How to complete this task: Counting only lines that contain "videos", state the total found in the material below. Add nothing else.

Supplied material:
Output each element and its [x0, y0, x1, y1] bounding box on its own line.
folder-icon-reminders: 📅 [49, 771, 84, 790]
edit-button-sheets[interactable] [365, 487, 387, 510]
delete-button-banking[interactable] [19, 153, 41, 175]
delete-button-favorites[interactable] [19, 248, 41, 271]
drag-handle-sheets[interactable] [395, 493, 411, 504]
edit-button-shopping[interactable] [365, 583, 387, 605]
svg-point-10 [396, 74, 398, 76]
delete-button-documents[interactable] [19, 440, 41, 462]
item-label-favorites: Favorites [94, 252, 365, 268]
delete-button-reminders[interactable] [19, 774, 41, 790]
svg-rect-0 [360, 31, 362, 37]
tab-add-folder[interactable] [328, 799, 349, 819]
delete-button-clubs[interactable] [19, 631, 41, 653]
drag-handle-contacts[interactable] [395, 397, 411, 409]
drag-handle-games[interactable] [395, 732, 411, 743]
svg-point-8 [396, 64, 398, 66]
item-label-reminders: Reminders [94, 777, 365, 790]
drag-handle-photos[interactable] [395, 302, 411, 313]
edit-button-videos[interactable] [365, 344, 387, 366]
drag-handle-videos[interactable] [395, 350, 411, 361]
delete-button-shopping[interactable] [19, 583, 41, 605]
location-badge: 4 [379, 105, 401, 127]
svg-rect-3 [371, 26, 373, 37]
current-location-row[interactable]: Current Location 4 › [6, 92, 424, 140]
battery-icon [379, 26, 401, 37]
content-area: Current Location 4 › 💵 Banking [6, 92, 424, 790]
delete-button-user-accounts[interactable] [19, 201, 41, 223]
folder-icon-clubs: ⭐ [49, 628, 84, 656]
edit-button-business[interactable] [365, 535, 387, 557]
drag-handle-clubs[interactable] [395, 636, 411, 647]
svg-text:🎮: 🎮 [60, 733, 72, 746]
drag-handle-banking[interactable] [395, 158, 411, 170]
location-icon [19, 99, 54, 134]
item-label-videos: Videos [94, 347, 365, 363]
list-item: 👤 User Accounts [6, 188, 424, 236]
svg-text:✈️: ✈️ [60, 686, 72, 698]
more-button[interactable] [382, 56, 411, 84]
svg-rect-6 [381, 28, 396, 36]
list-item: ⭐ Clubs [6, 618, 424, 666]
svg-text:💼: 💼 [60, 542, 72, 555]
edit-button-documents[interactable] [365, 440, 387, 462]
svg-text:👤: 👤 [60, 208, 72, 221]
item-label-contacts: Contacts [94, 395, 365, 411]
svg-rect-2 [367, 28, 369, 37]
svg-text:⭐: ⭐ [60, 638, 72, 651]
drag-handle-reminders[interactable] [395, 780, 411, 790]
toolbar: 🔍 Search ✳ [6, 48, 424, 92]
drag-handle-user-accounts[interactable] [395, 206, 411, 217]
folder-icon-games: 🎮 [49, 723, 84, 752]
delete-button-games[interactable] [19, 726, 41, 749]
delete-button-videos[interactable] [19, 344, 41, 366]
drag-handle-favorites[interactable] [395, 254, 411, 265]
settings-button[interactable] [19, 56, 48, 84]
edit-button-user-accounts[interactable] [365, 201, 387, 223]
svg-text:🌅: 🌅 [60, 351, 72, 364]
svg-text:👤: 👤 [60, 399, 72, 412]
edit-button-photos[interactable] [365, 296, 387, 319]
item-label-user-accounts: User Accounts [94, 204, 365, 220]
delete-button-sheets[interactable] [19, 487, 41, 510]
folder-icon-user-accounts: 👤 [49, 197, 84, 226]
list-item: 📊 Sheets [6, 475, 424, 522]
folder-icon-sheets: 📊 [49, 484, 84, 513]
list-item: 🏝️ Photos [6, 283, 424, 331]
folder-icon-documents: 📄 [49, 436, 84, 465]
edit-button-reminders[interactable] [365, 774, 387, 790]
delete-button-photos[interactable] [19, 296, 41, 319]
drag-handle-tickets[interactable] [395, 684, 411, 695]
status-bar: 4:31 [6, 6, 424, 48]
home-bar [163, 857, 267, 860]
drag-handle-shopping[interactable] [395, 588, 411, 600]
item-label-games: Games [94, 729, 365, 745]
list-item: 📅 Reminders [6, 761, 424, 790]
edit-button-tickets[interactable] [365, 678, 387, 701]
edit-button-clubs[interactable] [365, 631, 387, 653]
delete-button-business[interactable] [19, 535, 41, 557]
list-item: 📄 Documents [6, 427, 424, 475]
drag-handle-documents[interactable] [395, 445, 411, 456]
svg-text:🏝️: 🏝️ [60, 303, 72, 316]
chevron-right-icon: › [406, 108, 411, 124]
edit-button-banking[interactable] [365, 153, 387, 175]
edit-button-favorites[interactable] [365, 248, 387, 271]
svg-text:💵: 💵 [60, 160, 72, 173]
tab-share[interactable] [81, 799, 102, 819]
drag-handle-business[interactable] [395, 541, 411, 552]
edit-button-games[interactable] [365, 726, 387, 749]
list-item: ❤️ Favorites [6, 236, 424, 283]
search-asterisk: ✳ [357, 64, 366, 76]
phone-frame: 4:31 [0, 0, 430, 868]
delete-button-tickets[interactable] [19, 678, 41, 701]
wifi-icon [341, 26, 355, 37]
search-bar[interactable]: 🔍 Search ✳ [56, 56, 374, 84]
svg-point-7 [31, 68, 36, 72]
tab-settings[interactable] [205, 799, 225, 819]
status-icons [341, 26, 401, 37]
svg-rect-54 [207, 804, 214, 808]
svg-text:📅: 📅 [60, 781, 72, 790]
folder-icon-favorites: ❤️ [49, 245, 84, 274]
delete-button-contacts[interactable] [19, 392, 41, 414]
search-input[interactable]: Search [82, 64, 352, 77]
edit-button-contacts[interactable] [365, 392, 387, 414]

Answer section: 4